The establishment of a system of society based upon the common ownership and democratic control of the means and instruments for producing and distributing wealth by and in the interest of the whole community.

Declaration of Principles

THE SOCIALIST PARTY OF GREAT BRITAIN HOLDS:

1. That society as at present constituted is based upon the ownership of the means of living (ie land, factories, railways, etc.) by the capitalist or master class, and the consequent enslavement of the working class, by whose labour alone wealth is produced.

2. That in society, therefore, there is an antagonism of interests, manifesting itself as a class struggle, between those who possess but do not produce and those who produce but do not possess.

3.That this antagonism can be abolished only by the emancipation of the working class from the domination of the master class, by the conversion into common property of society of the means of production and distribution, and their democratic control by the whole people.

4. That as in the order of social evolution the working class is the last class to achieve its freedom, the emancipation of the working class will involve the emancipation of all mankind without distinction of race or sex.

5. That this emancipation must be the work of the working class itself.

6. That as the machinery of government, including the armed forces of the nation, exists only to conserve the monopoly by the capitalist class of the wealth taken from the workers, the working class must organise consciously and politically for the conquest of the powers of government, national and local, in order that this machinery, including these forces, may be converted from an instrument of oppression into the agent of emancipation and the overthrow of privilege, aristocratic and plutocratic.

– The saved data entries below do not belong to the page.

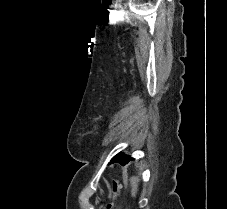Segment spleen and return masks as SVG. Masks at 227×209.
I'll use <instances>...</instances> for the list:
<instances>
[{
	"label": "spleen",
	"instance_id": "3e777b00",
	"mask_svg": "<svg viewBox=\"0 0 227 209\" xmlns=\"http://www.w3.org/2000/svg\"><path fill=\"white\" fill-rule=\"evenodd\" d=\"M139 181H140V179H138V177H131V179H130L132 197H136Z\"/></svg>",
	"mask_w": 227,
	"mask_h": 209
}]
</instances>
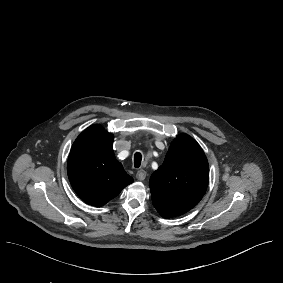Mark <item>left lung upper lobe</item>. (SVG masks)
I'll use <instances>...</instances> for the list:
<instances>
[{
	"label": "left lung upper lobe",
	"instance_id": "obj_1",
	"mask_svg": "<svg viewBox=\"0 0 283 283\" xmlns=\"http://www.w3.org/2000/svg\"><path fill=\"white\" fill-rule=\"evenodd\" d=\"M208 181L203 150L192 137L181 134L171 143L164 163L151 175L153 205L165 218L183 215L201 200Z\"/></svg>",
	"mask_w": 283,
	"mask_h": 283
}]
</instances>
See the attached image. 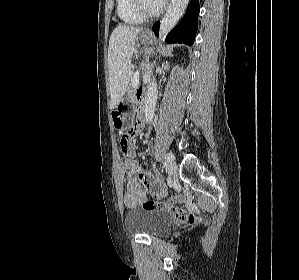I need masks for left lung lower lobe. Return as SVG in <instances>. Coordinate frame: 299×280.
<instances>
[{"label":"left lung lower lobe","instance_id":"0a47b994","mask_svg":"<svg viewBox=\"0 0 299 280\" xmlns=\"http://www.w3.org/2000/svg\"><path fill=\"white\" fill-rule=\"evenodd\" d=\"M199 15V0H191L186 15L181 22L168 34L166 42L168 43H185L193 45ZM160 23H156L152 29L154 33L159 35Z\"/></svg>","mask_w":299,"mask_h":280}]
</instances>
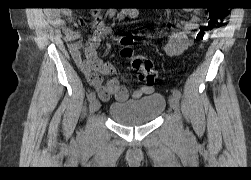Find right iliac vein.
Wrapping results in <instances>:
<instances>
[{
    "label": "right iliac vein",
    "instance_id": "obj_1",
    "mask_svg": "<svg viewBox=\"0 0 251 180\" xmlns=\"http://www.w3.org/2000/svg\"><path fill=\"white\" fill-rule=\"evenodd\" d=\"M100 108V102L97 99H94L89 106L90 109V113H95L96 111H98Z\"/></svg>",
    "mask_w": 251,
    "mask_h": 180
}]
</instances>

7. That as all political parties are but the expression of class interests, and as the interest of the working class is diametrically opposed to the interests of all sections of the master class, the party seeking working class emancipation must be hostile to every other party.

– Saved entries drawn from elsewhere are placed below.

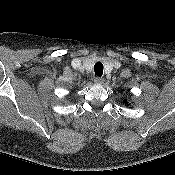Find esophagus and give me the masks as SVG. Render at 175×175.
<instances>
[{
  "instance_id": "1",
  "label": "esophagus",
  "mask_w": 175,
  "mask_h": 175,
  "mask_svg": "<svg viewBox=\"0 0 175 175\" xmlns=\"http://www.w3.org/2000/svg\"><path fill=\"white\" fill-rule=\"evenodd\" d=\"M94 82L96 84H102L104 82V78L97 76V77L94 78Z\"/></svg>"
}]
</instances>
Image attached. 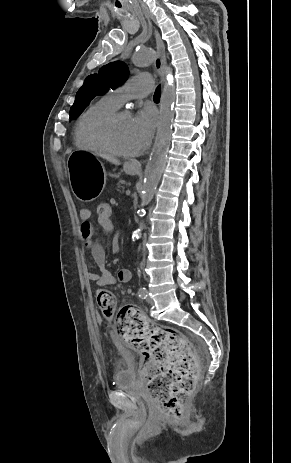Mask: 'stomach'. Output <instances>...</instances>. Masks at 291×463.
<instances>
[{"mask_svg": "<svg viewBox=\"0 0 291 463\" xmlns=\"http://www.w3.org/2000/svg\"><path fill=\"white\" fill-rule=\"evenodd\" d=\"M67 170L72 192L77 199L90 202L99 196L107 173L103 163L95 154L73 151L67 159ZM124 171L134 175L138 172V168L126 163Z\"/></svg>", "mask_w": 291, "mask_h": 463, "instance_id": "1", "label": "stomach"}]
</instances>
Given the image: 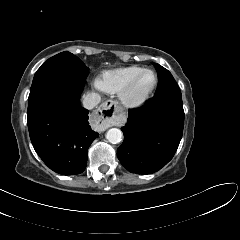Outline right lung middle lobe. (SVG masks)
I'll use <instances>...</instances> for the list:
<instances>
[{
  "label": "right lung middle lobe",
  "mask_w": 240,
  "mask_h": 240,
  "mask_svg": "<svg viewBox=\"0 0 240 240\" xmlns=\"http://www.w3.org/2000/svg\"><path fill=\"white\" fill-rule=\"evenodd\" d=\"M89 68L70 52L59 53L48 59L37 70L28 99L35 97L44 88L58 83L84 85Z\"/></svg>",
  "instance_id": "dd1d6c3e"
}]
</instances>
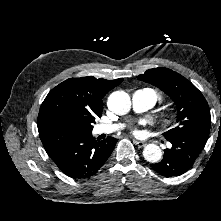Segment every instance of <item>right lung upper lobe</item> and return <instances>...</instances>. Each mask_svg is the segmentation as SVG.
<instances>
[{"mask_svg":"<svg viewBox=\"0 0 221 221\" xmlns=\"http://www.w3.org/2000/svg\"><path fill=\"white\" fill-rule=\"evenodd\" d=\"M123 78L116 80L82 77L68 79L53 88L43 101L37 126H60L66 120L101 117L102 98Z\"/></svg>","mask_w":221,"mask_h":221,"instance_id":"1","label":"right lung upper lobe"}]
</instances>
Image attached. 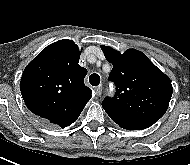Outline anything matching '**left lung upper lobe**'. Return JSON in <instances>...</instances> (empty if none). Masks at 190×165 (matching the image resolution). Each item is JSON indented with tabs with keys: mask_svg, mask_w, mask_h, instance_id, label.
I'll list each match as a JSON object with an SVG mask.
<instances>
[{
	"mask_svg": "<svg viewBox=\"0 0 190 165\" xmlns=\"http://www.w3.org/2000/svg\"><path fill=\"white\" fill-rule=\"evenodd\" d=\"M101 49L113 64L109 79L116 85L115 96L106 97L102 107L125 129L150 127L169 106L173 92L170 78L138 50L128 49L121 54L108 46Z\"/></svg>",
	"mask_w": 190,
	"mask_h": 165,
	"instance_id": "left-lung-upper-lobe-1",
	"label": "left lung upper lobe"
}]
</instances>
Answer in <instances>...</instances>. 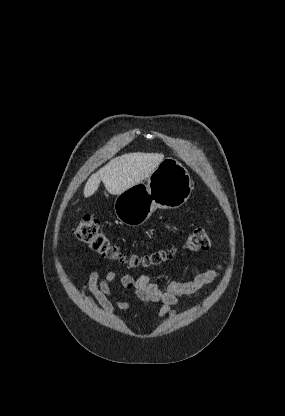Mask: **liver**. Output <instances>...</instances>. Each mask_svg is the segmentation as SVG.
Masks as SVG:
<instances>
[{
	"label": "liver",
	"instance_id": "liver-1",
	"mask_svg": "<svg viewBox=\"0 0 285 416\" xmlns=\"http://www.w3.org/2000/svg\"><path fill=\"white\" fill-rule=\"evenodd\" d=\"M163 160L164 154H142V152L113 158L99 172L90 176L83 194L85 198L93 196L102 180L107 192L112 196H118L149 178Z\"/></svg>",
	"mask_w": 285,
	"mask_h": 416
}]
</instances>
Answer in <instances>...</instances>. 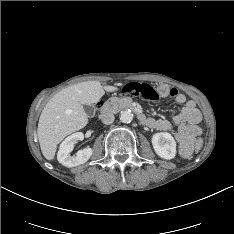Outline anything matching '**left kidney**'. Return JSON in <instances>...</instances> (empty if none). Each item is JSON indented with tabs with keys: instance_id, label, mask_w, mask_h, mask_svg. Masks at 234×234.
Segmentation results:
<instances>
[{
	"instance_id": "5707ae66",
	"label": "left kidney",
	"mask_w": 234,
	"mask_h": 234,
	"mask_svg": "<svg viewBox=\"0 0 234 234\" xmlns=\"http://www.w3.org/2000/svg\"><path fill=\"white\" fill-rule=\"evenodd\" d=\"M152 145L156 154L163 159L170 160L176 156V141L168 132L155 133Z\"/></svg>"
}]
</instances>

8. The Socialist Party of Great Britain, therefore, enters the field of political action determined to wage war against all other political parties, whether alleged labour or avowedly capitalist, and calls upon the members of the working class of this country to muster under its banner to the end that a speedy termination may be wrought to the system which deprives them of the fruits of their labour, and that poverty may give place to comfort, privilege to equality, and slavery to freedom.